David was a little different: he said he wanted to preserve the integrity of his experience, which is the kind of thing he would say very seriously. I admired that about him, and much else. It’s too strong to say that I hero-worshipped David. I had other friends who were like older brothers to me, like Simon Lee. David didn’t lecture me. To the extent he dispensed wisdom, it was through the force of his example.

Some of my best evenings were spent inventing fictional worlds with David. This is not the kind of thing healthy, normal 19-year-old men should do. On slow nights we’d walk around the neighborhood or eat cheap Chinese food while constructing incredibly elaborate counterfactual scenarios involving a world in which the Whites won the Russian Civil War, and then we’d describe New York in the 1930s as a den of Leninist emigres and then we’d talk about a family of psychiatrists in the 1980s living in this weird world, and the various misadventures of a brother and sister our age in our time in this parallel universe.
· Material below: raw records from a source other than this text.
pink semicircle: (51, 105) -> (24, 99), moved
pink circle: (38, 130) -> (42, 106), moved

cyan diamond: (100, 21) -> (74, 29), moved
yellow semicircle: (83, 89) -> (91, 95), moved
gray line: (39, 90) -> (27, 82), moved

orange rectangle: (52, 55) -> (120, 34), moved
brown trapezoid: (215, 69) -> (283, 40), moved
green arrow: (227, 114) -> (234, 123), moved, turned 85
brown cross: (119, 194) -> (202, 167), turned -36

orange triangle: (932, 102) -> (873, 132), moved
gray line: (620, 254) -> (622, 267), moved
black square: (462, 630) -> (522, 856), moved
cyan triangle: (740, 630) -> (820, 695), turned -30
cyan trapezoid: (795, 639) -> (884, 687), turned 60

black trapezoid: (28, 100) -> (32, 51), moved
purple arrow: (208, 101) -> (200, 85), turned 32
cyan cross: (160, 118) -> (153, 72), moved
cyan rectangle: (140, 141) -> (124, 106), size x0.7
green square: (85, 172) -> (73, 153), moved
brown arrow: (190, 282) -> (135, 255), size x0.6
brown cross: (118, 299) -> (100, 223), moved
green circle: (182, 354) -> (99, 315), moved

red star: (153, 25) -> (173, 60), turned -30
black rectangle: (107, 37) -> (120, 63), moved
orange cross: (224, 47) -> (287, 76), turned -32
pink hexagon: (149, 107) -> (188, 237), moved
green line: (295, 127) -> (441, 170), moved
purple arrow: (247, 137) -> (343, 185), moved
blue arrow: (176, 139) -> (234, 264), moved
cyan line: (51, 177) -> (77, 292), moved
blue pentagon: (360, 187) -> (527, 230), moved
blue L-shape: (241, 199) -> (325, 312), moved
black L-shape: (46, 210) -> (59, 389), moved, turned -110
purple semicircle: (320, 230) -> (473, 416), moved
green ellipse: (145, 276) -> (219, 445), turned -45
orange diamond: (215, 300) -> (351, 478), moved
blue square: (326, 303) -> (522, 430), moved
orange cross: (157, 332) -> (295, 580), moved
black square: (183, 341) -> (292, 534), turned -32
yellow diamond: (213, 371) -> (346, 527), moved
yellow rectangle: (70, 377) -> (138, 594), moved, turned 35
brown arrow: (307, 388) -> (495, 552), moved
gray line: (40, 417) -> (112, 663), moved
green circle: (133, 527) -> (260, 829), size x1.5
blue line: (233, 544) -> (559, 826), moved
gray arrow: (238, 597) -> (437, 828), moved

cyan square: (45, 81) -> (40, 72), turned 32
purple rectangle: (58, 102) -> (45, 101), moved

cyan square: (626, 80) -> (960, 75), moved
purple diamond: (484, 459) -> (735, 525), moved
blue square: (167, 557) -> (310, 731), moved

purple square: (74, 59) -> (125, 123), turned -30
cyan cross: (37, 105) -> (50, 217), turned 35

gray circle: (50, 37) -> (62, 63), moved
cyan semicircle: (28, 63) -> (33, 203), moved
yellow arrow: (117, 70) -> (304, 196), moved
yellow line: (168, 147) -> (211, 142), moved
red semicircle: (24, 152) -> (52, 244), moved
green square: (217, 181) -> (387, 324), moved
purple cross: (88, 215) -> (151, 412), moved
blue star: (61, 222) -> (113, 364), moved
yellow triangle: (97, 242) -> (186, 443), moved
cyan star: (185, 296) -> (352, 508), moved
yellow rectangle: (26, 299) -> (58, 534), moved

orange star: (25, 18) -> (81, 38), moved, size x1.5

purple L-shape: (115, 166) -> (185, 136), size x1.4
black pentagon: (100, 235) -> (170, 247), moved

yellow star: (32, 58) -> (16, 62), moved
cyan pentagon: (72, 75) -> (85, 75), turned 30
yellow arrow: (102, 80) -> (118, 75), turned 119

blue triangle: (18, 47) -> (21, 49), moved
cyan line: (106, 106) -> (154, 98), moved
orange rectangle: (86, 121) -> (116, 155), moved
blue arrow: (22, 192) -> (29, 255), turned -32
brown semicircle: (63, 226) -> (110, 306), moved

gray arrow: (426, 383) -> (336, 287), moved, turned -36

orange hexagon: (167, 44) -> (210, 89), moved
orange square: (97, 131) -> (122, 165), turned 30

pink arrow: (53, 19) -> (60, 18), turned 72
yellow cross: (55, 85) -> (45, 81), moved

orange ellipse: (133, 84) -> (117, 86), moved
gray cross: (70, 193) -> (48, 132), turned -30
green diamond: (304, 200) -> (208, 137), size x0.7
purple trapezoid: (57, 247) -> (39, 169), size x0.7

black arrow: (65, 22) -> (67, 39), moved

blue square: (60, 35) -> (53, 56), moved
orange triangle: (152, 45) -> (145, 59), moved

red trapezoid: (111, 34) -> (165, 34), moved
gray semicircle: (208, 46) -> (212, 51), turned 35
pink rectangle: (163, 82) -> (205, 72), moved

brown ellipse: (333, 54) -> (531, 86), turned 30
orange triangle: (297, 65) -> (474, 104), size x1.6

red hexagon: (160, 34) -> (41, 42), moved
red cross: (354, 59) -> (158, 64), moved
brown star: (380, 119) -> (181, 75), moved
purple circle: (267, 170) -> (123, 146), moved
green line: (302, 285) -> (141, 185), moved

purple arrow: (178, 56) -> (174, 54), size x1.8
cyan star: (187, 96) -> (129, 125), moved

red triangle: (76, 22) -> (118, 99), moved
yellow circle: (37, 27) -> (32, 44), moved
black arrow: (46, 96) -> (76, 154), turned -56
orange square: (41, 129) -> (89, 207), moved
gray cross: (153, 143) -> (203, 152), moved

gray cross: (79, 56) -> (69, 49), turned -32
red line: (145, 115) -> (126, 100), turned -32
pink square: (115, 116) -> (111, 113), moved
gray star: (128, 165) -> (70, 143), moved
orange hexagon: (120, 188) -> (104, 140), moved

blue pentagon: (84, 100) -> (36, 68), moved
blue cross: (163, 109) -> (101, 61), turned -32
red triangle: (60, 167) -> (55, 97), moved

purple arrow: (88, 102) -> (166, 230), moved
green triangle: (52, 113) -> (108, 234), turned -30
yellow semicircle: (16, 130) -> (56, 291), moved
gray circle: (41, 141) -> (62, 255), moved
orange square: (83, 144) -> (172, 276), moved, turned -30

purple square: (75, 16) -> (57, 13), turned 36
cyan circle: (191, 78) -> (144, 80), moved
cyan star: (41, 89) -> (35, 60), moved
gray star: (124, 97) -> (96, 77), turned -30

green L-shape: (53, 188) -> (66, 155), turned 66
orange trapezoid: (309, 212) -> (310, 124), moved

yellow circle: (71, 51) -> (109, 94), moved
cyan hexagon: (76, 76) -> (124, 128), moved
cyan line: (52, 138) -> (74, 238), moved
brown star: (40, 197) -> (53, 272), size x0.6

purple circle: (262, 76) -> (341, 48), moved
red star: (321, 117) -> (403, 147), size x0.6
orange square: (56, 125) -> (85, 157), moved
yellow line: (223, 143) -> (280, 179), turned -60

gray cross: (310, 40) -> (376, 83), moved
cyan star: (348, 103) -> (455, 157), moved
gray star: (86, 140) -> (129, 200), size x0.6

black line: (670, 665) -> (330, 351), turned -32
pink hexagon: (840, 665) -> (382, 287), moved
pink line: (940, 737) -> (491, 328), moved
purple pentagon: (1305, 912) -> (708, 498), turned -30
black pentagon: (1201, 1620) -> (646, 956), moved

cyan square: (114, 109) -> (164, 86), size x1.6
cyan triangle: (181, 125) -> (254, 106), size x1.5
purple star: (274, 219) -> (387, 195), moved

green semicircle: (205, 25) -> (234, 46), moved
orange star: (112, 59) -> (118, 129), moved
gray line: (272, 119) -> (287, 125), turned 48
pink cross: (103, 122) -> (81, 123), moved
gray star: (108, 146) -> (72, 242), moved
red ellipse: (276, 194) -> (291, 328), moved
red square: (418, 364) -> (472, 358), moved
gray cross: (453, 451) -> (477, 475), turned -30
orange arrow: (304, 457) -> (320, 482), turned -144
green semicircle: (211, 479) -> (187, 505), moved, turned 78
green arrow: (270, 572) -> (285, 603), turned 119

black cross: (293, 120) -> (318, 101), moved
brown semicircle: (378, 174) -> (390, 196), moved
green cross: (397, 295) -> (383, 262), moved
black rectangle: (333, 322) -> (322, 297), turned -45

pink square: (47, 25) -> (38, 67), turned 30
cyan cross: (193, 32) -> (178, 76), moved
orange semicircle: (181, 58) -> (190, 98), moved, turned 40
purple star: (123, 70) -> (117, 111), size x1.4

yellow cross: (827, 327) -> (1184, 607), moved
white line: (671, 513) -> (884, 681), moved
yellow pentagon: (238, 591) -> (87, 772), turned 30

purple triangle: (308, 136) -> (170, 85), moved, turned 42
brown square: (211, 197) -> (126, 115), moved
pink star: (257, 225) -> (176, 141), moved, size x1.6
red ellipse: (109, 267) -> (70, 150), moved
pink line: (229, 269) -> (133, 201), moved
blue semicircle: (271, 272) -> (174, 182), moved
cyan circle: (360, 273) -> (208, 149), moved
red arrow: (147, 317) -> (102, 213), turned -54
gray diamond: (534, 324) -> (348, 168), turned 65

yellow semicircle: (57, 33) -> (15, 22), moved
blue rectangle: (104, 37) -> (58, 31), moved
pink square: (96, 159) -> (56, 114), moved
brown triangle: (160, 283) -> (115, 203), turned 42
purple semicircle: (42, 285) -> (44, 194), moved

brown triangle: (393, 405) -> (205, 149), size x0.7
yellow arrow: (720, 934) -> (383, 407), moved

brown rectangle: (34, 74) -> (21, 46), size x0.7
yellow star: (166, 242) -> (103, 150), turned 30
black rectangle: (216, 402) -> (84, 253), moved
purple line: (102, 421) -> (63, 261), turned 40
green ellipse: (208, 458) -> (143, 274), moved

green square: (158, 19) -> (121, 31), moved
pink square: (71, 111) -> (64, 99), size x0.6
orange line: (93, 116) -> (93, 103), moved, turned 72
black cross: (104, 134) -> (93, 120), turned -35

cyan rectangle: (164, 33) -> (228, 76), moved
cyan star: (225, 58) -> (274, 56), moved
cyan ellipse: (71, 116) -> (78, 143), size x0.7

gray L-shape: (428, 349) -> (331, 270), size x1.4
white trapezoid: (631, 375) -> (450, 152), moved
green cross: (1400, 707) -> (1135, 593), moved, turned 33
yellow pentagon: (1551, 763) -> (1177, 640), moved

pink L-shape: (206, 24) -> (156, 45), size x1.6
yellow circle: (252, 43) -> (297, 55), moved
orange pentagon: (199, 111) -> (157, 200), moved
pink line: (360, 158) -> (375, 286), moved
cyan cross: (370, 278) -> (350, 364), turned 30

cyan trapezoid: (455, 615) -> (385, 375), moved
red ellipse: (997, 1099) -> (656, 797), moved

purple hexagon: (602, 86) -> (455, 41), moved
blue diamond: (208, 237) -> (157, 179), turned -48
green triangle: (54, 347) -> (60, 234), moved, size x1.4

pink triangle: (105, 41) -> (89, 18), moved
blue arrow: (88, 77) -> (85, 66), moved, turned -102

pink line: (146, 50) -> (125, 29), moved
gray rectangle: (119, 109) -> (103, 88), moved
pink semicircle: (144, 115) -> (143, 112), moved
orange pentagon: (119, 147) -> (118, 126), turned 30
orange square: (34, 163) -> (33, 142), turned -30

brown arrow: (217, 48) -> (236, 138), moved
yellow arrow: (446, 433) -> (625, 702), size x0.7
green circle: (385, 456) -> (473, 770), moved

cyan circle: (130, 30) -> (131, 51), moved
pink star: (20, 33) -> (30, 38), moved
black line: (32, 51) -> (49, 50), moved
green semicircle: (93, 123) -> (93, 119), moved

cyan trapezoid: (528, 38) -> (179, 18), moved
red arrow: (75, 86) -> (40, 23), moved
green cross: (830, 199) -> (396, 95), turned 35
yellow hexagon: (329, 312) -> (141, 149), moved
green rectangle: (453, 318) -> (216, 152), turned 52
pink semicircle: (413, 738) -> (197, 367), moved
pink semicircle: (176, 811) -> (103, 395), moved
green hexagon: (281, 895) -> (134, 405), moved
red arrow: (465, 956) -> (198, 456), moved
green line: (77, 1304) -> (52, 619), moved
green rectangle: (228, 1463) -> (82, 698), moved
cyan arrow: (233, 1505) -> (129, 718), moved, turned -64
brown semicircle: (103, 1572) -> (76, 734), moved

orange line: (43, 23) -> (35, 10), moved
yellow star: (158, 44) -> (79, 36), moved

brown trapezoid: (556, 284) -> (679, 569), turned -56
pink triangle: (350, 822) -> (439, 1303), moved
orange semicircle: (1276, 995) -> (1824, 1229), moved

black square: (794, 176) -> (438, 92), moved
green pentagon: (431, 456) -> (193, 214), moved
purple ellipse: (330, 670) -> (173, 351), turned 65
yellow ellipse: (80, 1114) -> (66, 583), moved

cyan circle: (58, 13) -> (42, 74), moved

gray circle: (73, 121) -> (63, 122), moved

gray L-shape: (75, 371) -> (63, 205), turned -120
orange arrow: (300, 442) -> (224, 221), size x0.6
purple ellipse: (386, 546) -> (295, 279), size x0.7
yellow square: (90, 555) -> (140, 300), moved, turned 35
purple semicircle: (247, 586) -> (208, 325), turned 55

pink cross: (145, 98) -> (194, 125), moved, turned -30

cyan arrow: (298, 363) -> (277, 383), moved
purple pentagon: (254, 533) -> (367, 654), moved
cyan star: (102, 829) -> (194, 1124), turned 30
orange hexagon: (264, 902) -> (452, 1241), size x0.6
And we’d talk about the bands they’d listen to. It was more fun that it sounds. All our characters had rich inner lives. We’d have our characters age and die. Of course a lot of this was a projection of our own fantasies and expectations. I remember that summer as very hopeful. The collapse of the economy lent itself to gallows humor and an appealing fatalism, particularly for kids who were slightly older. Or maybe I was imagining things. I kind of liked my shambolic days of fake jobs and fake friends. We were playing at adult life, and I felt I had the hang of it.